NHL will meet with 2018 Olympic organizers to see 'where hockey fits in the pecking order'
The NHL is set to sit down with Olympic organizers shortly and begin talks about whether NHL players will be made available to compete at the 2018 Winter Olympic games in Pyeonchang, South Korea.
On Monday, at the 7th Annual PrimeTime Sports Management Conference and Trade Show in Toronto, On., NHL Deputy Commissioner Bill Daly admitted as much, though he didn't tip his hand one way or the other.
"I think a decision should be made quickly," Daly told attendees at the conference, according to Sean Fitz-Gerald of the National Post. "Certainly on a much faster timeline than (for Sochi)."
The league and the International Olympic Committee only agreed that NHL players would participate in the Sochi Olympics eight months prior to the tournament, so Daly isn't exactly setting a high bar here.

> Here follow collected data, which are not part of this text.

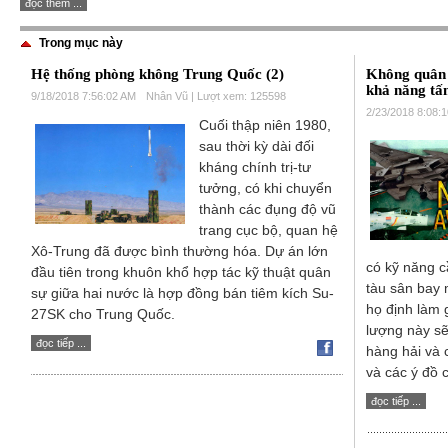
đọc thêm ...
Trong mục này
Hệ thống phòng không Trung Quốc (2)
Không quân 
khả năng tấ
9/18/2018 7:56:02 AM
Nhân Vũ | Lượt xem: 125598
2/23/2018 8:08:
Cuối thập niên 1980,
sau thời kỳ dài đối
kháng chính trị-tư
tưởng, có khi chuyển
thành các đụng độ vũ
trang cục bộ, quan hệ
Xô-Trung đã được bình thường hóa. Dự án lớn
có kỹ năng c
đầu tiên trong khuôn khổ hợp tác kỹ thuật quân
tàu sân bay
sự giữa hai nước là hợp đồng bán tiêm kích Su-
họ định làm 
27SK cho Trung Quốc.
lượng này sẽ
đọc tiếp ...
hàng hải và c
và các ý đồ
đọc tiếp ...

Daly also expressed concern regarding hockey's marquee place in the tournament:
Since the 1997-98 campaign, the NHL has broken up it's season every four years to allow NHL players to participate in a high-profile hockey tournament that the league doesn't control.
Though the Olympic men's hockey event generates enormous worldwide interest in the sport, the league and team owners don't share in the profits - whether from broadcast rights, sponsorship, gate receipts, or jersey sales.
So it's no surprise that some team owners have been openly critical of NHL participation in the Olympics games over the years. The NHL's head office has voiced similar concerns.
"There are a lot of negatives that come along with the Olympics," Daly told the Globe and Mail in February. "The fact is, we’re guests here. It’s not our tournament. In terms of making it as good as it can be, we really don’t have control over that. There are positives and negatives, with everything."
The players though have been consistent and unequivocal: they want to participate.
"In the long run, it’s good for the game, it’s good for hockey," Chicago Blackahwks superstar Patrick Kane told the Chicago Sun-Times last winter. "And anyone that doesn't see it that way is crazy."